Dive Brief:
- Democrats are raising concerns about a new CMS pilot program testing prior authorization requirements, which make patients get their health plan’s approval before receiving certain services, in traditional Medicare.
- The pilot, which is set to go into effect next year, will add new red tape to the federal insurance program that could delay care and worsen outcomes, 17 House Democrats wrote in a letter to CMS Administrator Dr. Mehmet Oz on Monday.
- The letter, led by Reps. Suzan DelBene, D-Wash. and Ami Bera, D-Calif., asks for more information about how the pilot will be implemented, what services will be subject to prior authorization, how requests for care will be reviewed and how regulators plan to avoid improper denials for Medicare beneficiaries.
Dive Insight:
The CMS’ innovation center announced in late June that it planned to trial new prior authorization requirements in traditional Medicare in six states: New Jersey, Ohio, Oklahoma, Texas, Arizona and Washington.
The government will contract with private companies, including Medicare Advantage plans, to put prior authorizations in place for certain services, including skin and tissue substitutes and some knee surgeries.
Insurers defend prior authorizations as a valuable strategy to curb unnecessary healthcare spending. But the utilization management tool is also a major source of administrative burden for providers, and can delay or prevent care for patients, leading in some cases to worse health outcomes.

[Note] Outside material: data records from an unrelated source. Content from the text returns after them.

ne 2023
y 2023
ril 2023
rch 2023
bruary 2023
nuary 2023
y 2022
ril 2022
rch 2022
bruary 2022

Traditional Medicare only requires prior authorization in rare cases, so the pilot — and the fact that its announcement coincided with the Trump administration moving to pare back prior authorizations in other areas — immediately raised red flags for some experts.
In June, the administration secured pledges from major insurers to reduce prior authorizations, including in privatized MA plans where critics say the tool has run rampant.

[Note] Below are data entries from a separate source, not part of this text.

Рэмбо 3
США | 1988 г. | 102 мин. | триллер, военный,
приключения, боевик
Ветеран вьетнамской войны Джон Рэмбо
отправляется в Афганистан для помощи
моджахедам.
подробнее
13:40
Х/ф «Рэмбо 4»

In 2018, the HHS Office of Inspector General found that 75% of denied prior authorization requests in MA were overturned upon appeal. Four years later, another report from the HHS OIG found that MA plans were frequently more restrictive in their use of prior authorization than allowed under Medicare’s coverage rules.

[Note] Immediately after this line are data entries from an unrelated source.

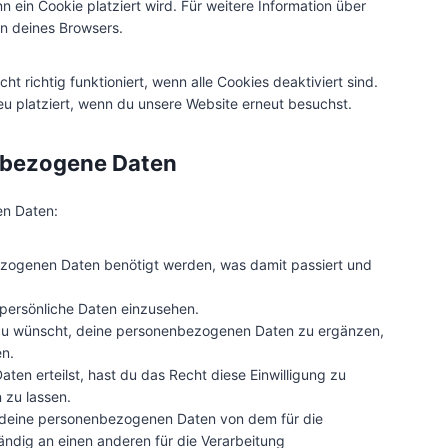
b
n ein Cookie platziert wird. Für weitere Information über
t
i
i
n
l
on deines Browsers.
c
n
g
z
o
h
g
e
c
a
t richtig funktioniert, wenn alle Cookies deaktiviert sind.
s
k
u platziert, wenn du unsere Website erneut besuchst.
s
enbezogene Daten
en Daten:
zogenen Daten benötigt werden, was damit passiert und
persönliche Daten einzusehen.
 du wünscht, deine personenbezogenen Daten zu ergänzen,
en.
ten erteilst, hast du das Recht diese Einwilligung zu
 zu lassen.
e deine personenbezogenen Daten von dem für die
ändig an einen anderen für die Verarbeitung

Now, a group of Democrats is seeking answers from Oz as to why the administration is trying to weave prior authorizations into traditional Medicare, and how it plans to do so.
“The use of prior authorization in Medicare Advantage shows us that, in practice, [the proposal] will likely limit beneficiaries’ access to care, increase burden on our already overburdened health care work force, and create perverse incentives to put profit over patients,” the lawmakers wrote in the Monday letter.
In particular, the lawmakers said they’re concerned that the administration plans to contract with companies like MA plans to run the demonstrations, especially given that the companies may have a financial incentive in the model to curtail care as much as possible. Contracted entities are reimbursed by sharing in any savings they generate from restricting services, necessarily or not.
Similarly, the model will not be voluntary for providers participating in Medicare in the test model’s six states, creating an “involuntary burden,” the letter reads.
In a statement alongside the model’s release, Oz said that the program should protect Medicare beneficiaries from receiving “unnecessary and often costly procedures.”
Care denials will be reviewed by a clinician, and services that would pose a “substantial” risk to patients if delayed will be excluded from the model, according to a CMS website about the program. It’s not clear how the CMS plans to define such services.
The lawmakers asked Oz to respond to their questions by the beginning of September.